Marcel Winatschek

Sad and Bored Is the Last Thing She Is

Megan Bülow was eleven years old and already busking on London streets—this before the family moved again, as they always did. Eight years in Germany (Berlin, Hamburg, and several cities in between), six in England, two in Texas, two in Holland, then Toronto as a base. That kind of itinerant childhood does something to a person. Either you end up unmoored, or you learn to carry yourself rather than a place, and Bülow seems very clearly to have learned the latter.

Not A Love Song broke in the fall of 2017 while she was still in high school, the track landing online and spreading fast—the kind of thing that happens when a song is sharp enough and its creator is young enough to feel like a genuine discovery. She hadn’t finished school yet. She’d already outlasted most of her peers in a genre that eats newcomers before they’ve had time to figure out what they’re actually saying.

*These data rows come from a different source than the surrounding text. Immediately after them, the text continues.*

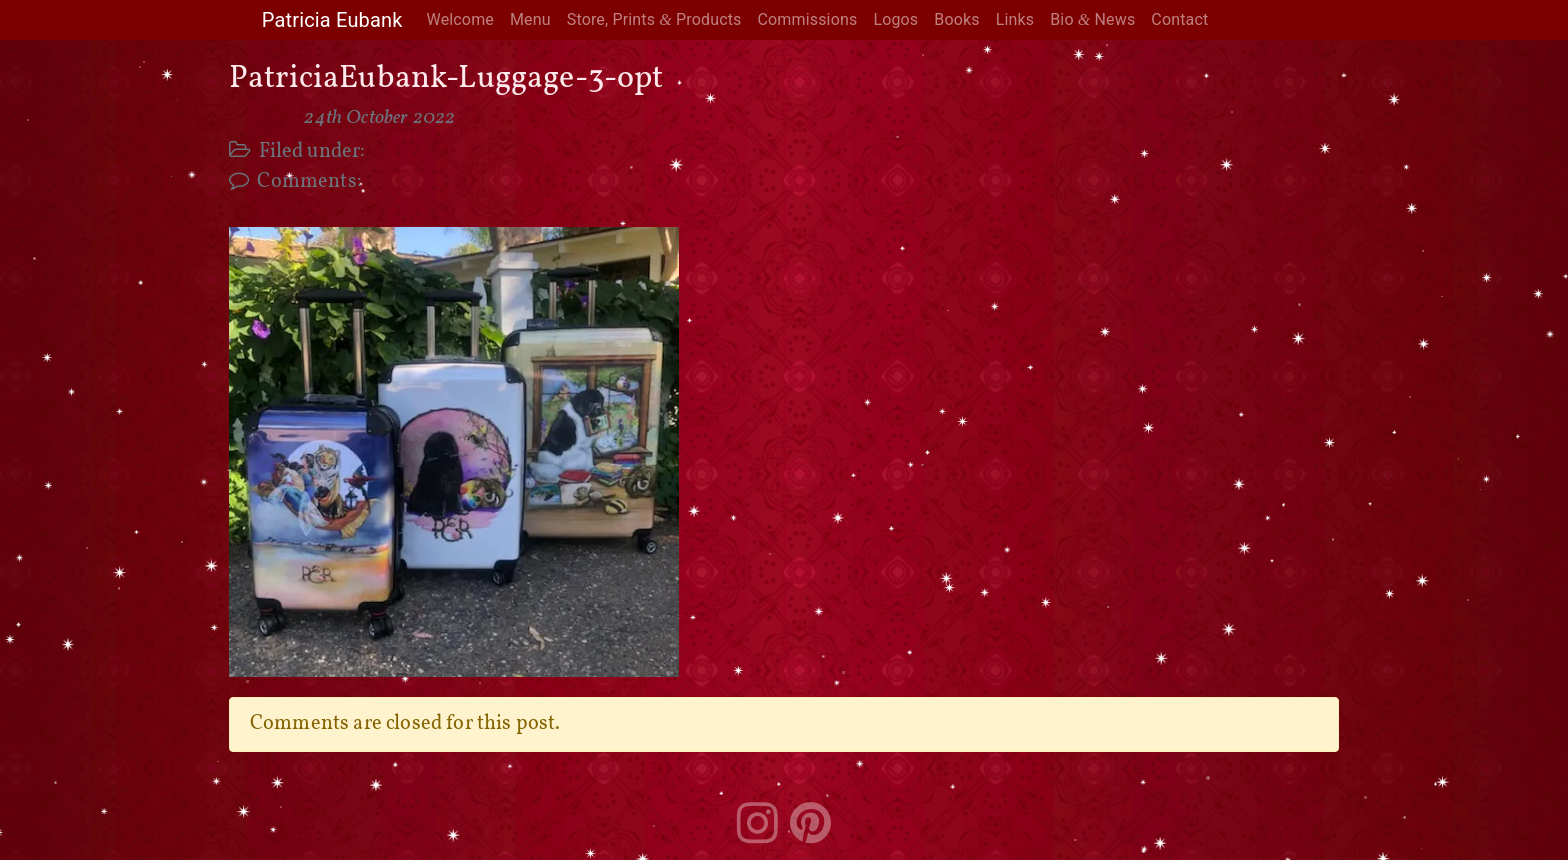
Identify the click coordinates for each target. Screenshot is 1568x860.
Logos (895, 19)
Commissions (807, 19)
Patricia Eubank (332, 20)
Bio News (1092, 19)
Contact (1179, 19)
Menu (530, 19)
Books (956, 19)
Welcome (460, 19)
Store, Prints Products (654, 19)
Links (1015, 19)
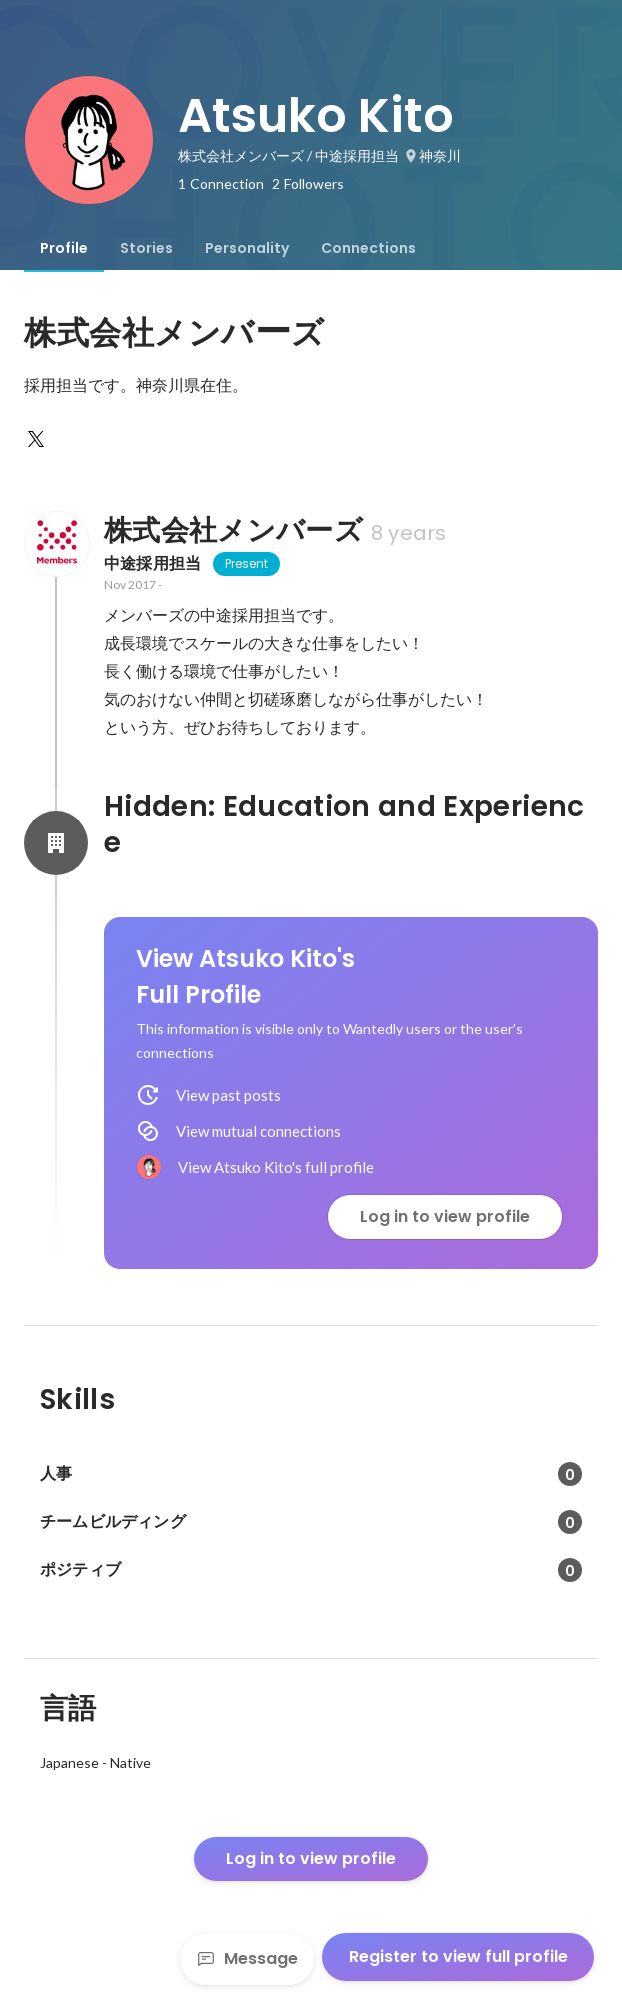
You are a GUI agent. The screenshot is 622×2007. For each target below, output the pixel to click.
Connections (368, 248)
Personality (247, 248)
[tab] (64, 248)
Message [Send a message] (247, 1958)
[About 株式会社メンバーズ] (56, 544)
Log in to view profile (445, 1216)
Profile (64, 248)
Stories (146, 248)
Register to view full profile (458, 1956)
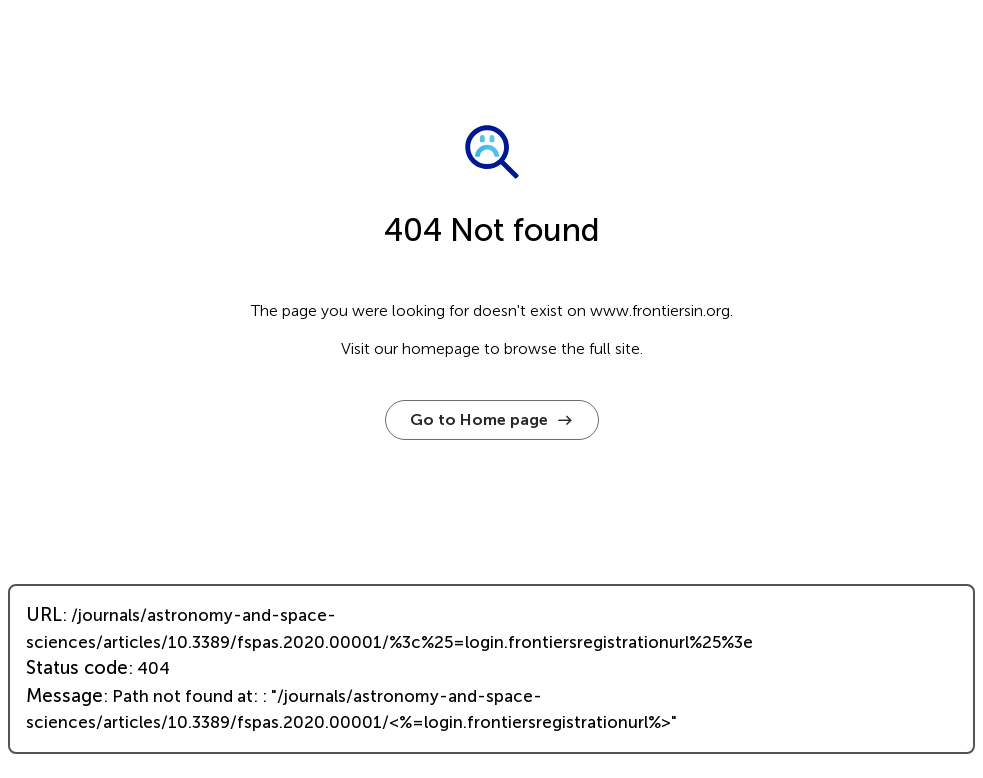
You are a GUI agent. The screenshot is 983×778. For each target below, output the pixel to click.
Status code (77, 668)
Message (64, 696)
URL (44, 615)
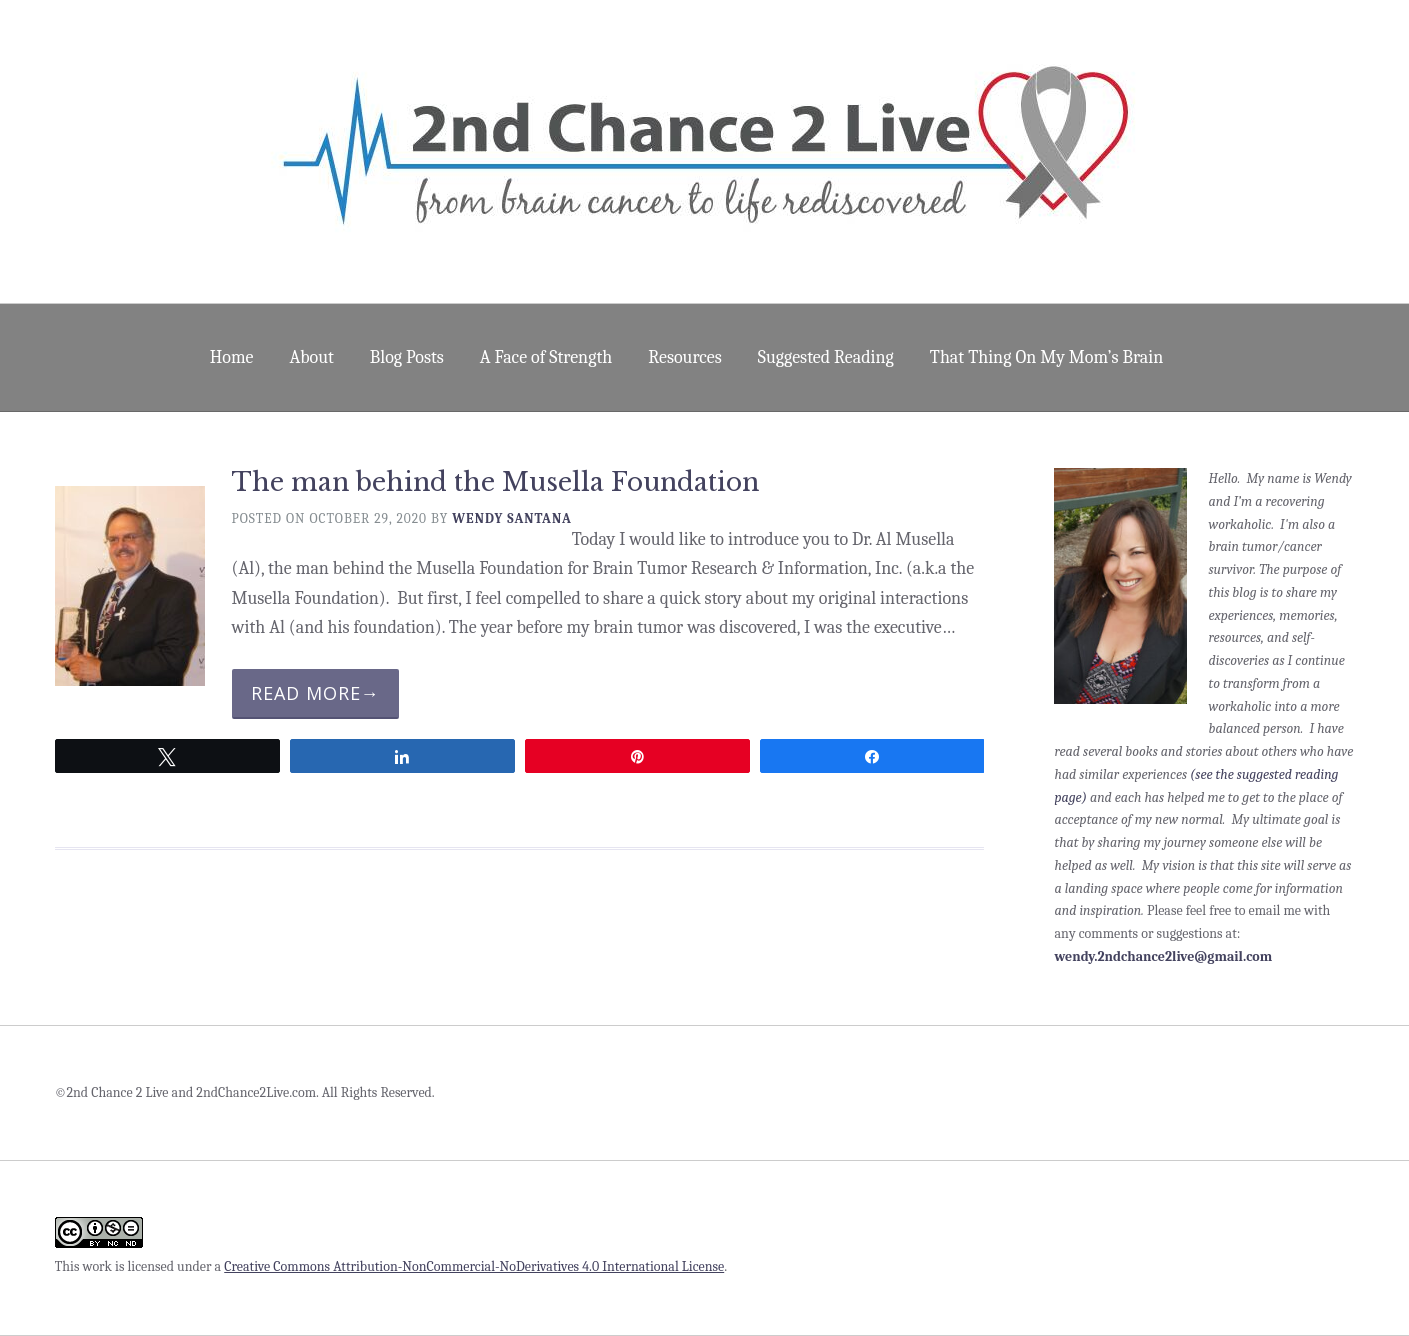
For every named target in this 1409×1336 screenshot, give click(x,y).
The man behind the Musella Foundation (495, 482)
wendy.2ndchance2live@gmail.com (1163, 956)
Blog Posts (407, 357)
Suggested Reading (826, 357)
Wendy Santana (512, 518)
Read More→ (315, 693)
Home (232, 357)
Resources (685, 357)
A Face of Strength (546, 357)
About (311, 357)
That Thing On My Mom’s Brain (1046, 357)
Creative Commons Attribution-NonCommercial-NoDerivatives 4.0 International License (474, 1266)
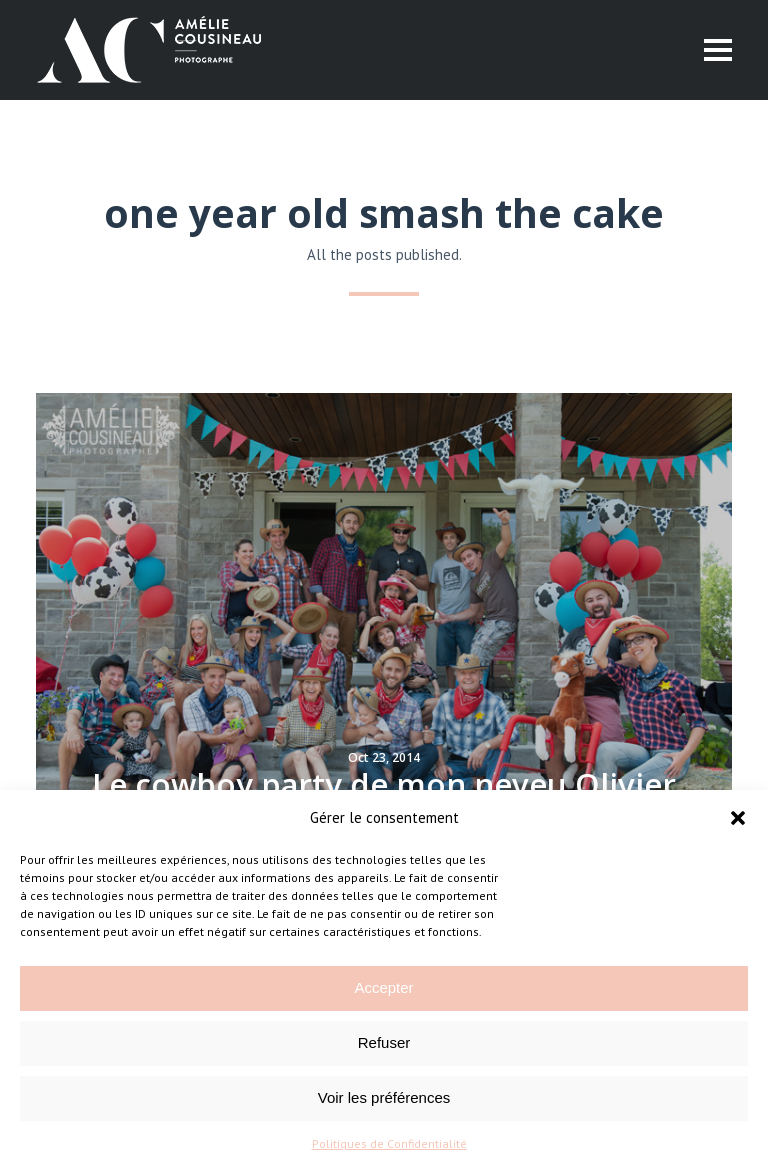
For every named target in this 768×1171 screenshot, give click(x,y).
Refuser (384, 1042)
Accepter (383, 987)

What she’s saying, at her best, is something specific and unforgiving. You & Jennifer is a breakup song structured as an indictment—not really of the ex but of the replacement, rendered with the kind of lightly worn cruelty only pop hooks get away with. Sad and Bored does something trickier: it’s ironic without being winking, the title describing a state she clearly never inhabits, featuring DUCKWRTH in a verse that understands exactly what the song is doing. Sweet Little Lies is the most interesting of the three—the song is bright but has dark undertones, she said. I wanted to show the contrast of the mind. Imagination is so incredibly powerful—it can give you the best feelings, but quickly become your worst enemy. That’s not a bad thesis for the whole catalog.

Her reference points sit somewhere in the vicinity of Sigrid, Zara Larsson, early Dua Lipa—pop that learned to be emotional without being melodramatic, confessional without losing its spine. The nomadic childhood that made everything harder also gave her more to write about than most people twice her age.